Source records
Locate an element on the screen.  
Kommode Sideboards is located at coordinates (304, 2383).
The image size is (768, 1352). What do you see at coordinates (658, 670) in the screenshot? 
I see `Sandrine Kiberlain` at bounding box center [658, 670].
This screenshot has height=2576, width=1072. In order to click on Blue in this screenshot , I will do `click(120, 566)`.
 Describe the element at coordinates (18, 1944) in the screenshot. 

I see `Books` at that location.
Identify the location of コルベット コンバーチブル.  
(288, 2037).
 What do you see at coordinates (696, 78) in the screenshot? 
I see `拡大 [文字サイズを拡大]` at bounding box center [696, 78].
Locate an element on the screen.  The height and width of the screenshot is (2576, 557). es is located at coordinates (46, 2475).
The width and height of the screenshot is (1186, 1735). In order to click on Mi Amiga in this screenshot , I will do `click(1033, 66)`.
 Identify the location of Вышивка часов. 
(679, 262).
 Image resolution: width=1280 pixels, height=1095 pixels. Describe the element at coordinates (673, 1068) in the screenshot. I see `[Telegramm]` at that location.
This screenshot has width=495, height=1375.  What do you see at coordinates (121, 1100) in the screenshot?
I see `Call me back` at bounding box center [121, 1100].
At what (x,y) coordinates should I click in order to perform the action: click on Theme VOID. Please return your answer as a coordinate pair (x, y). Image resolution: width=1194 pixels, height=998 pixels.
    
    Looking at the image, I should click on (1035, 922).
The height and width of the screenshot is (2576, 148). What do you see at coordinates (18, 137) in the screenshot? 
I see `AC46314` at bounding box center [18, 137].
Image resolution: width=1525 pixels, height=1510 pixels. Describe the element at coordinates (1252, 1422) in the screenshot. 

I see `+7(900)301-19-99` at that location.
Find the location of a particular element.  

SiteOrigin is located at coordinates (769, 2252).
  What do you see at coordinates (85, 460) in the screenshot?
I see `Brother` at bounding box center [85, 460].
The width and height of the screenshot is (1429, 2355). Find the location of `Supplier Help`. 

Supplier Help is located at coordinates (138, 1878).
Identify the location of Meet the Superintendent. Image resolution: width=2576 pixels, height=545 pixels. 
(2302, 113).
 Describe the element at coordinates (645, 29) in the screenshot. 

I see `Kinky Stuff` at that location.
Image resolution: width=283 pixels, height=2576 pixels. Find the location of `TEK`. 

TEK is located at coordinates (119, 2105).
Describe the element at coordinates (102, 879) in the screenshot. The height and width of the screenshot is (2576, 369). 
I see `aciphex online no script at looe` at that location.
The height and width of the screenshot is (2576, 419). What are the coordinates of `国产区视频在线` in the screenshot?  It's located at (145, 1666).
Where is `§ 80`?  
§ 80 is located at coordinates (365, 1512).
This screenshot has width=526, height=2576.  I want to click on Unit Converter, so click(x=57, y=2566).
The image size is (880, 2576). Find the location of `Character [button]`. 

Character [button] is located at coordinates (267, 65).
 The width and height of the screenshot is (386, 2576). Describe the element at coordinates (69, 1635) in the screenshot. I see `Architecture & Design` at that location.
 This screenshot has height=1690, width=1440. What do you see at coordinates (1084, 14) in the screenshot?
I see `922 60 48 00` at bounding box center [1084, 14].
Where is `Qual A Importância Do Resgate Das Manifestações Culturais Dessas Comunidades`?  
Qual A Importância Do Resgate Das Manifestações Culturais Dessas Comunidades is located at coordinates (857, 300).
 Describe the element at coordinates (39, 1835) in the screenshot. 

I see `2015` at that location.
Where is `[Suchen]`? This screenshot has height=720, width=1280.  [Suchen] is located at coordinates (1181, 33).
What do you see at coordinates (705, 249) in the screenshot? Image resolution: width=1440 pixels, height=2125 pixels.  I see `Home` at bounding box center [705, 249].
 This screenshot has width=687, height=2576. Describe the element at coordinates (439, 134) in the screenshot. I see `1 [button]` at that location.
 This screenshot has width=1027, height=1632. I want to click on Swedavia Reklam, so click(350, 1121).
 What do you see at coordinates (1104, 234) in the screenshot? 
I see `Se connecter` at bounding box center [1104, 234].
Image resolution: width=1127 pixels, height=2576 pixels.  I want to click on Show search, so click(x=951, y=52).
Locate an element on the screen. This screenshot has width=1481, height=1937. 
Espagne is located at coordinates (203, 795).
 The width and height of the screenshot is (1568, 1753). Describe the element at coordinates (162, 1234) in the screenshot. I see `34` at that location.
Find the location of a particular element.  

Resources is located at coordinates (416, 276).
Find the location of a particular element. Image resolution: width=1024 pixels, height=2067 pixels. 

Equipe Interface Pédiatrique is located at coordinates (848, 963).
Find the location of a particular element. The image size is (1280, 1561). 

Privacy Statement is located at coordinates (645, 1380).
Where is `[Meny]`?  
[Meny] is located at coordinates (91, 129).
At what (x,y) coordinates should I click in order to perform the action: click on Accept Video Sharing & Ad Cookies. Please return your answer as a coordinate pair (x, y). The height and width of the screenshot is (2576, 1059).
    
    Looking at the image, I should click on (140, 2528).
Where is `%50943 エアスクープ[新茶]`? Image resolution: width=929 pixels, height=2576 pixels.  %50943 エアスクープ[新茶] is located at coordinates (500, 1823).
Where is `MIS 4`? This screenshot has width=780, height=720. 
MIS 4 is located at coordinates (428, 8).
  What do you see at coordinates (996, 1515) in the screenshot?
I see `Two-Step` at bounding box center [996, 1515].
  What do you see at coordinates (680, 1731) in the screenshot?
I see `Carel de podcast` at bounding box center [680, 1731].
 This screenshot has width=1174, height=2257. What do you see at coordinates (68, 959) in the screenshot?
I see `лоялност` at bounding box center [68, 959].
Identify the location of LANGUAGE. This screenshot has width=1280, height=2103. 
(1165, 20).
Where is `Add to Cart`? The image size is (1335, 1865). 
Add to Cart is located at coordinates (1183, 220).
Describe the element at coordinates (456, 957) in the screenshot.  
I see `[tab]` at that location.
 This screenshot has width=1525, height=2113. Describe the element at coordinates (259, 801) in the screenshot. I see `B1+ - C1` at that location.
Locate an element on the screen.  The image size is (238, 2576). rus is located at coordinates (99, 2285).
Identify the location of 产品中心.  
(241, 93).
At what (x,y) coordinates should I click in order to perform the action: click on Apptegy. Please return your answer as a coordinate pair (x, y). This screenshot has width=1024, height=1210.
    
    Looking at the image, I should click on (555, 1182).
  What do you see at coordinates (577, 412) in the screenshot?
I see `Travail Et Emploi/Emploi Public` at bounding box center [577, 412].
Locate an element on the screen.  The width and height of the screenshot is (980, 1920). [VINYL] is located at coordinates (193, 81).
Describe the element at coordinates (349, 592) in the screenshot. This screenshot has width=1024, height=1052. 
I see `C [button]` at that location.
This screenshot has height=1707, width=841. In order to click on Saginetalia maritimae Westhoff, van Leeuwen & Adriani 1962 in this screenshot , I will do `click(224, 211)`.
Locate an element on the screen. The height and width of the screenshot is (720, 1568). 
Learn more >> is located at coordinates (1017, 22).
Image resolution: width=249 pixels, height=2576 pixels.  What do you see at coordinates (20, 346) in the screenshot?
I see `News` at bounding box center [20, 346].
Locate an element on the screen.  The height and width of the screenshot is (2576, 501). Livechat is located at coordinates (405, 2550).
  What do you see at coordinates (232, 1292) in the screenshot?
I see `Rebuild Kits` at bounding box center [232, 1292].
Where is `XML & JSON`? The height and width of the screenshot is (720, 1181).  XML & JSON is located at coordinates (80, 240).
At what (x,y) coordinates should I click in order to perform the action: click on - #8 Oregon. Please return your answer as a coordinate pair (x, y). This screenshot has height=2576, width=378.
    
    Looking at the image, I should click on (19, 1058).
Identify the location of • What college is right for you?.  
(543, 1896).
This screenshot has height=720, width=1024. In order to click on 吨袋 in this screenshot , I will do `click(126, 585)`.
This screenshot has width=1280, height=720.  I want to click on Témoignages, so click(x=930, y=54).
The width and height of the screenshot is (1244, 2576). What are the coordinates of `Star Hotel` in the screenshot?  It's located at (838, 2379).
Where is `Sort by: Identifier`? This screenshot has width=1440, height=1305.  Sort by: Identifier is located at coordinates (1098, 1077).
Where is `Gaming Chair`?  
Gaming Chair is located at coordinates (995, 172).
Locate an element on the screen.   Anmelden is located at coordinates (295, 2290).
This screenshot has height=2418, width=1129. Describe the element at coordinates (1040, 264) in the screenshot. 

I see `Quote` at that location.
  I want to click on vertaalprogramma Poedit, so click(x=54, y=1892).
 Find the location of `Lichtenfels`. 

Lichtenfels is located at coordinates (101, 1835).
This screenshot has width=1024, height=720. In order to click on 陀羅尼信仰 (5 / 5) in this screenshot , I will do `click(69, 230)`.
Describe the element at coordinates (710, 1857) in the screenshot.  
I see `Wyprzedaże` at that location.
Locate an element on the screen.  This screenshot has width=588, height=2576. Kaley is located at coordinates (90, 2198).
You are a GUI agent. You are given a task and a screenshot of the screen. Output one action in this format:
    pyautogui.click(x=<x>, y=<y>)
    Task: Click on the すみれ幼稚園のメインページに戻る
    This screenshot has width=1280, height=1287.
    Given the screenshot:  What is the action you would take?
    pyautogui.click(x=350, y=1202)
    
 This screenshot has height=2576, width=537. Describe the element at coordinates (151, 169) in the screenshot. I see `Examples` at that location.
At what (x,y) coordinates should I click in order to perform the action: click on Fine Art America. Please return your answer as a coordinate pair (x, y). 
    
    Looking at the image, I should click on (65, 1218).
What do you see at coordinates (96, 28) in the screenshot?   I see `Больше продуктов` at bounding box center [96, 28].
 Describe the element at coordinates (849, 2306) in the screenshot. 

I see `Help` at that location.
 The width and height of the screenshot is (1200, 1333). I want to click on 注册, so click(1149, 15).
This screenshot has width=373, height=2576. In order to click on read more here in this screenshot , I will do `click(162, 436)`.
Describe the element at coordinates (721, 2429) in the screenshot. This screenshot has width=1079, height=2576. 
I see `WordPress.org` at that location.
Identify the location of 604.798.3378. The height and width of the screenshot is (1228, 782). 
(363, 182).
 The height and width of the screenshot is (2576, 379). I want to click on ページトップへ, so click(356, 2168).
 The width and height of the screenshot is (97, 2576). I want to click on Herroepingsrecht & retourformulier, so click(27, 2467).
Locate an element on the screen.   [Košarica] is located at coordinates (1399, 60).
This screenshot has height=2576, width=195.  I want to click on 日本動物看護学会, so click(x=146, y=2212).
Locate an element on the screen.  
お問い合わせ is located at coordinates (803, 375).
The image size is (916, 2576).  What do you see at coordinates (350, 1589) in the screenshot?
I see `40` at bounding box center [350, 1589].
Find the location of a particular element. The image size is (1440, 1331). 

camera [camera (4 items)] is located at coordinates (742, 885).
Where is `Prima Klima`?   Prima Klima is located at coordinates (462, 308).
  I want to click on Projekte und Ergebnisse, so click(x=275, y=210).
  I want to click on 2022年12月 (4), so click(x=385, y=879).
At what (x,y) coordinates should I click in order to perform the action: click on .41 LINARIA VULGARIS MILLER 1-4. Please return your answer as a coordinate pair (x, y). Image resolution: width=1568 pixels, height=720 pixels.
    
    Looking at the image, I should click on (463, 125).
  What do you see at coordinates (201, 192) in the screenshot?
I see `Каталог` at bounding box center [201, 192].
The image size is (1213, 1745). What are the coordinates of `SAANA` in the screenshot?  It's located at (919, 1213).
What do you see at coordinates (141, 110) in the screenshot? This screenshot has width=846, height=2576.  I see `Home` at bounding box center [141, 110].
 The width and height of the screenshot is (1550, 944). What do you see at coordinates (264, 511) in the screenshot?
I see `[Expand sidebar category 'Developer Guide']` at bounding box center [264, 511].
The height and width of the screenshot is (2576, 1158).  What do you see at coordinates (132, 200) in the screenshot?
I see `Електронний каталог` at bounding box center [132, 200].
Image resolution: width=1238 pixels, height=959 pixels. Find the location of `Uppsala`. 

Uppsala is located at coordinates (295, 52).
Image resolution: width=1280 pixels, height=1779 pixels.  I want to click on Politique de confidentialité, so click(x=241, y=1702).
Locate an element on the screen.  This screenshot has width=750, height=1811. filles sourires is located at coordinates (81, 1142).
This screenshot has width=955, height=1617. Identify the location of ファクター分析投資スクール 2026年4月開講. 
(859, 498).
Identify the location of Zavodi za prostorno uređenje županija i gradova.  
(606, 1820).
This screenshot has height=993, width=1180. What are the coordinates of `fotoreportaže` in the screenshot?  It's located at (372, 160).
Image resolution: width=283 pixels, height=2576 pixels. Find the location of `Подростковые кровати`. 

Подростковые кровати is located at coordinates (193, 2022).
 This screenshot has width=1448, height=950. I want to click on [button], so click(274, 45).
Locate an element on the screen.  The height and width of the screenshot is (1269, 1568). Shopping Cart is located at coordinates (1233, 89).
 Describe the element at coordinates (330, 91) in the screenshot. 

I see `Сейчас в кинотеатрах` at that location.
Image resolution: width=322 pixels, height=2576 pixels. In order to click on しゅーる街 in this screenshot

What you need to do | Using the entries shown above, reproduce verbatim the lines from the line bearing "Describe the element at coordinates (849, 2306)" to the line bearing "The image size is (1213, 1745).", inclusive.

Output below |
 Describe the element at coordinates (849, 2306) in the screenshot. 

I see `Help` at that location.
 The width and height of the screenshot is (1200, 1333). I want to click on 注册, so click(1149, 15).
This screenshot has width=373, height=2576. In order to click on read more here in this screenshot , I will do `click(162, 436)`.
Describe the element at coordinates (721, 2429) in the screenshot. This screenshot has width=1079, height=2576. 
I see `WordPress.org` at that location.
Identify the location of 604.798.3378. The height and width of the screenshot is (1228, 782). 
(363, 182).
 The height and width of the screenshot is (2576, 379). I want to click on ページトップへ, so click(356, 2168).
 The width and height of the screenshot is (97, 2576). I want to click on Herroepingsrecht & retourformulier, so click(27, 2467).
Locate an element on the screen.   [Košarica] is located at coordinates (1399, 60).
This screenshot has height=2576, width=195.  I want to click on 日本動物看護学会, so click(x=146, y=2212).
Locate an element on the screen.  
お問い合わせ is located at coordinates (803, 375).
The image size is (916, 2576).  What do you see at coordinates (350, 1589) in the screenshot?
I see `40` at bounding box center [350, 1589].
Find the location of a particular element. The image size is (1440, 1331). 

camera [camera (4 items)] is located at coordinates (742, 885).
Where is `Prima Klima`?   Prima Klima is located at coordinates (462, 308).
  I want to click on Projekte und Ergebnisse, so click(x=275, y=210).
  I want to click on 2022年12月 (4), so click(x=385, y=879).
At what (x,y) coordinates should I click in order to perform the action: click on .41 LINARIA VULGARIS MILLER 1-4. Please return your answer as a coordinate pair (x, y). Image resolution: width=1568 pixels, height=720 pixels.
    
    Looking at the image, I should click on (463, 125).
  What do you see at coordinates (201, 192) in the screenshot?
I see `Каталог` at bounding box center [201, 192].
The image size is (1213, 1745). What are the coordinates of `SAANA` in the screenshot?  It's located at (919, 1213).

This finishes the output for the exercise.